Top of LISTED ENTRIES

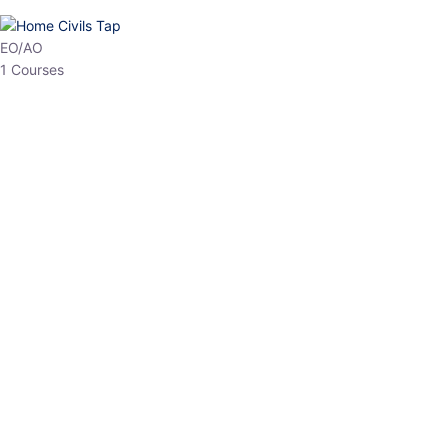
HP Allied/NT
3 Courses
HP Asst Professor
1 Courses
Choose The Best
Top Courses
All Courses
Access updated content, expert insights, and targeted test
series designed for the latest exam patterns. Start your journey
with the most relevant preparation today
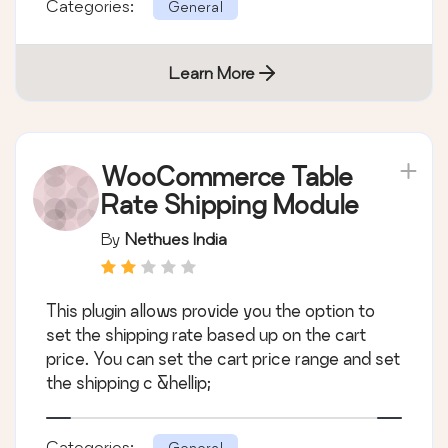
Categories:
General
Learn More
WooCommerce Table
Rate Shipping Module
By
Nethues India
This plugin allows provide you the option to
set the shipping rate based up on the cart
price. You can set the cart price range and set
the shipping c &hellip;
Categories:
General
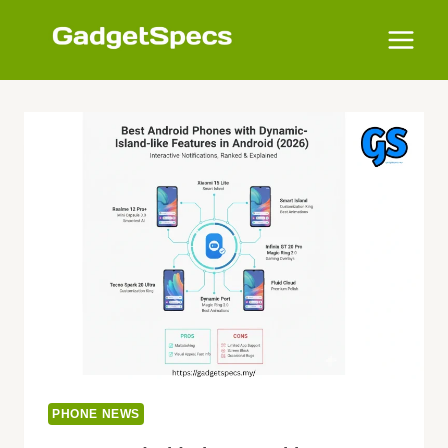
Skip
to
content
PHONE NEWS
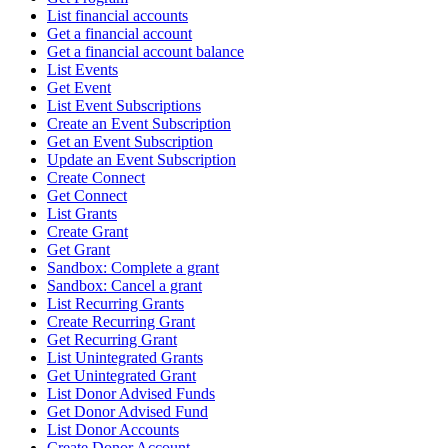
List financial accounts
Get a financial account
Get a financial account balance
List Events
Get Event
List Event Subscriptions
Create an Event Subscription
Get an Event Subscription
Update an Event Subscription
Create Connect
Get Connect
List Grants
Create Grant
Get Grant
Sandbox: Complete a grant
Sandbox: Cancel a grant
List Recurring Grants
Create Recurring Grant
Get Recurring Grant
List Unintegrated Grants
Get Unintegrated Grant
List Donor Advised Funds
Get Donor Advised Fund
List Donor Accounts
Create Donor Account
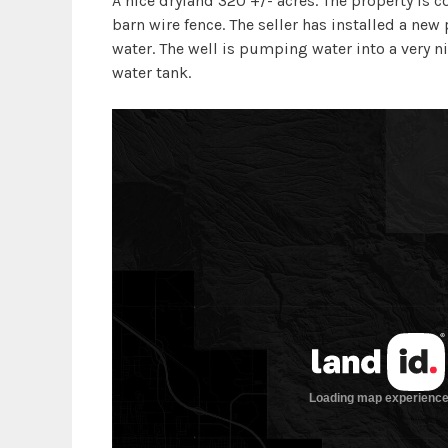
A nice dryland 320 +/- acres. The property is c
barn wire fence. The seller has installed a new
water. The well is pumping water into a very n
water tank.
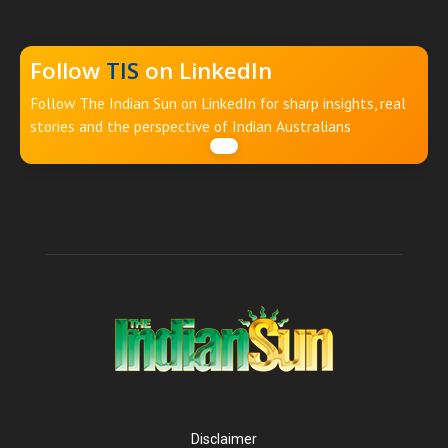
Follow
TIS
on LinkedIn
Follow The Indian Sun on LinkedIn for sharp insights, real
stories and the perspective of Indian Australians
Disclaimer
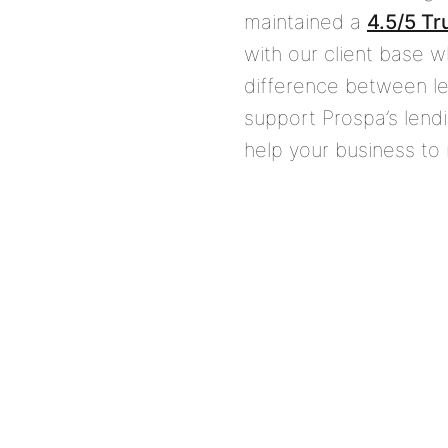
maintained a
4.5/5 Tr
with our client base 
difference between le
support Prospa’s lend
help your business to 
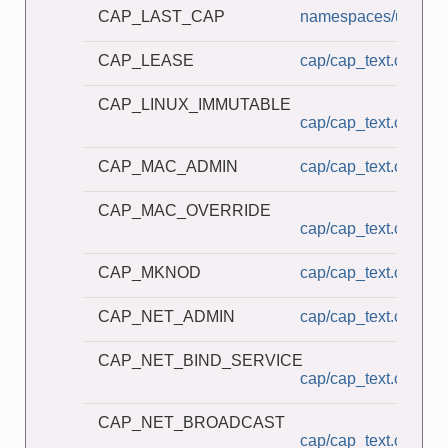
CAP_LAST_CAP
namespaces/userns_
CAP_LEASE
cap/cap_text.c
CAP_LINUX_IMMUTABLE
cap/cap_text.c
CAP_MAC_ADMIN
cap/cap_text.c
CAP_MAC_OVERRIDE
cap/cap_text.c
CAP_MKNOD
cap/cap_text.c
CAP_NET_ADMIN
cap/cap_text.c
CAP_NET_BIND_SERVICE
cap/cap_text.c
CAP_NET_BROADCAST
cap/cap_text.c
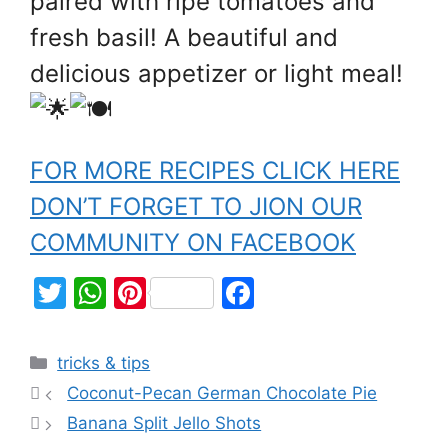
paired with ripe tomatoes and
fresh basil! A beautiful and
delicious appetizer or light meal!
FOR MORE RECIPES CLICK HERE
DON’T FORGET TO JION OUR
COMMUNITY ON FACEBOOK
T
W
Pi
F
w
h
nt
a
itt
at
er
c
tricks & tips
er
s
e
e
Coconut-Pecan German Chocolate Pie
A
st
b
Banana Split Jello Shots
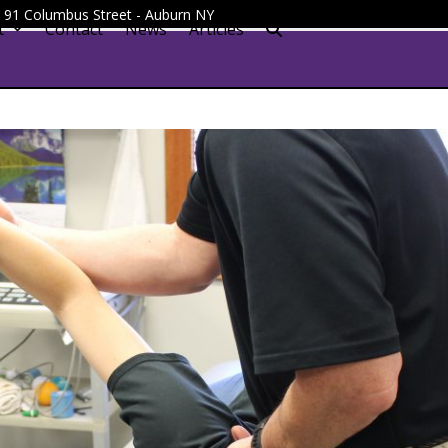
 - 91 Columbus Street - Auburn NY
t
Contact
News
Articles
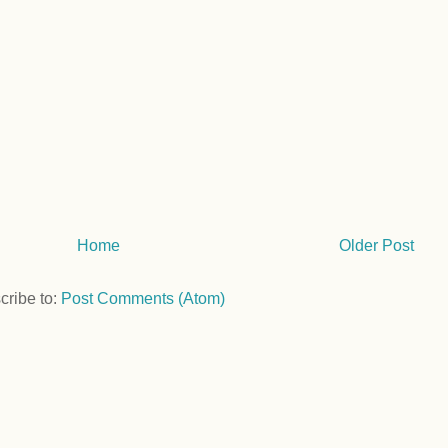
Home
Older Post
cribe to:
Post Comments (Atom)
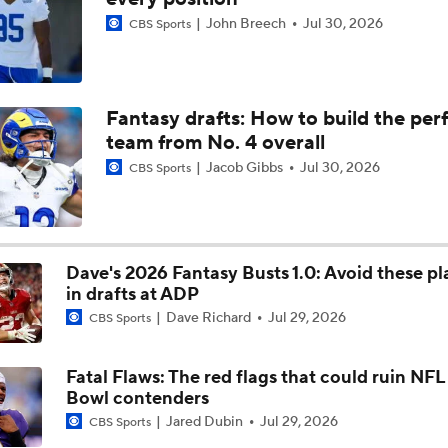
John Breech
Jul 30, 2026
CBS Sports
Chiefs Rookie CB Mansoor Delane in Line for Large Role
Names Fans Need to Know on Browns Defense
Fantasy drafts: How to build the per
team from No. 4 overall
Jacob Gibbs
Jul 30, 2026
CBS Sports
Aaron Donald, Rams Appear To Be Heading Towards Reunion
Dave's 2026 Fantasy Busts 1.0: Avoid these pl
1-On-1 Interview With Aaron Rodgers At Steelers Training 
5
in drafts at ADP
Dave Richard
Jul 29, 2026
CBS Sports
Bijan Robinson Agrees to 3-Year, $75M Deal
Fatal Flaws: The red flags that could ruin NF
Bowl contenders
Jared Dubin
Jul 29, 2026
CBS Sports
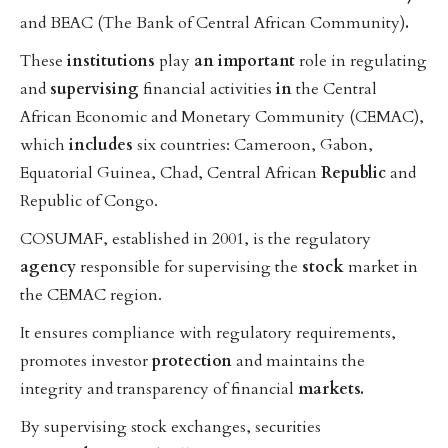
and BEAC (The Bank of Central African Community)
.
These
institutions
play
an
important
role in regulating
and
supervising
financial activities
in
the Central
African Economic and Monetary Community (CEMAC),
which
includes
six countries: Cameroon, Gabon,
Equatorial Guinea, Chad, Central African
Republic
and
Republic of Congo.
COSUMAF, established in 2001, is the regulatory
agency
responsible for supervising the
stock
market in
the CEMAC region.
It ensures compliance with regulatory requirements,
promotes investor
protection
and maintains the
integrity and transparency of financial
markets.
By supervising stock exchanges, securities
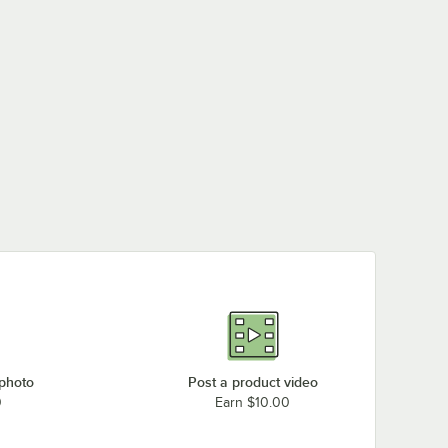
 photo
Post a product video
0
Earn $10.00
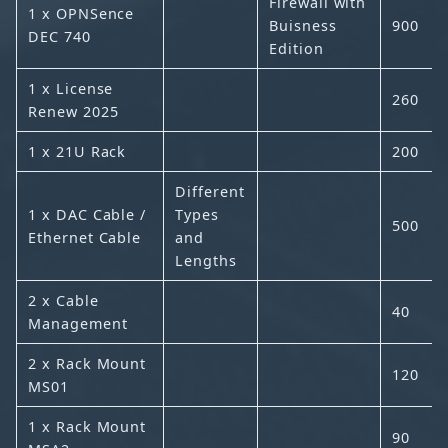
Firewall with
1 x OPNSence
Buisness
900
DEC 740
Edition
1 x License
260
Renew 2025
1 x 21U Rack
200
Different
1 x DAC Cable /
Types
500
Ethernet Cable
and
Lengths
2 x Cable
40
Management
2 x Rack Mount
120
MS01
1 x Rack Mount
90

Bottom of LISTED ENTRIES

TASK STATEMENT ▸ Produce the lines from the first line of the entries through the line that contains "price. You can", exactly, leaving the pictures behind.

ANSWER FOR THIS EXERCISE ▸
HP Allied/NT
3 Courses
HP Asst Professor
1 Courses
Choose The Best
Top Courses
All Courses
Access updated content, expert insights, and targeted test
series designed for the latest exam patterns. Start your journey
with the most relevant preparation today
Categories:
General
Learn More
WooCommerce Table
Rate Shipping Module
By
Nethues India
This plugin allows provide you the option to
set the shipping rate based up on the cart
price. You can set the cart price range and set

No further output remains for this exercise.